* Try it: Up to and including the line that contains "[combobox] (115, 960)", repeat the entries below exactly from the first line on. Do not carry over any pictures.

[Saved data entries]
+===+

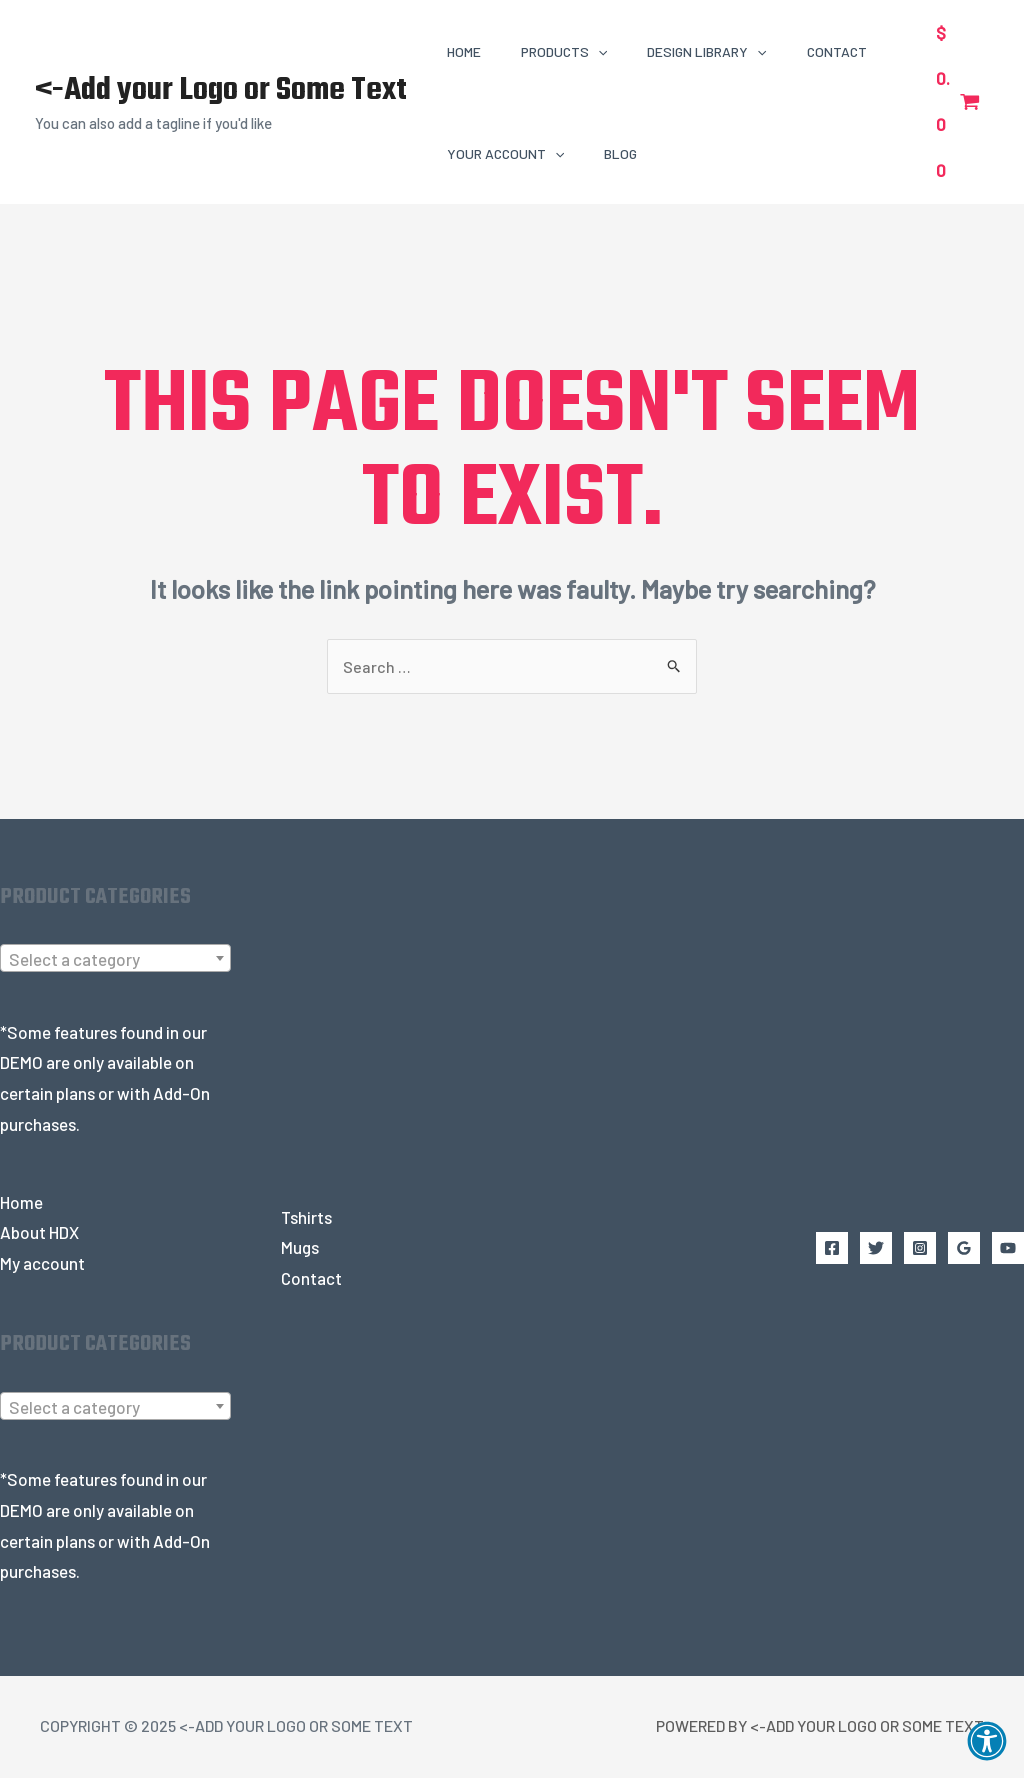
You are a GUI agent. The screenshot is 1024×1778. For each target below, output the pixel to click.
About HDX (39, 1234)
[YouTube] (1008, 1250)
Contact (311, 1279)
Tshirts (306, 1218)
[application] (598, 51)
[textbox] (115, 961)
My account (42, 1265)
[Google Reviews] (964, 1250)
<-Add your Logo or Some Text (221, 90)
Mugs (300, 1249)
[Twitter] (876, 1250)
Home (21, 1203)
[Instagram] (920, 1250)
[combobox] (115, 960)
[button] (987, 1741)
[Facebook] (832, 1250)
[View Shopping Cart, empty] (958, 101)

+===+

* Output below:
You are a GUI agent. The screenshot is 1024×1778. For each target below, output the pixel to click.
About HDX (39, 1234)
[YouTube] (1008, 1250)
Contact (311, 1279)
Tshirts (306, 1218)
[application] (598, 51)
[textbox] (115, 961)
My account (42, 1265)
[Google Reviews] (964, 1250)
<-Add your Logo or Some Text (221, 90)
Mugs (300, 1249)
[Twitter] (876, 1250)
Home (21, 1203)
[Instagram] (920, 1250)
[combobox] (115, 960)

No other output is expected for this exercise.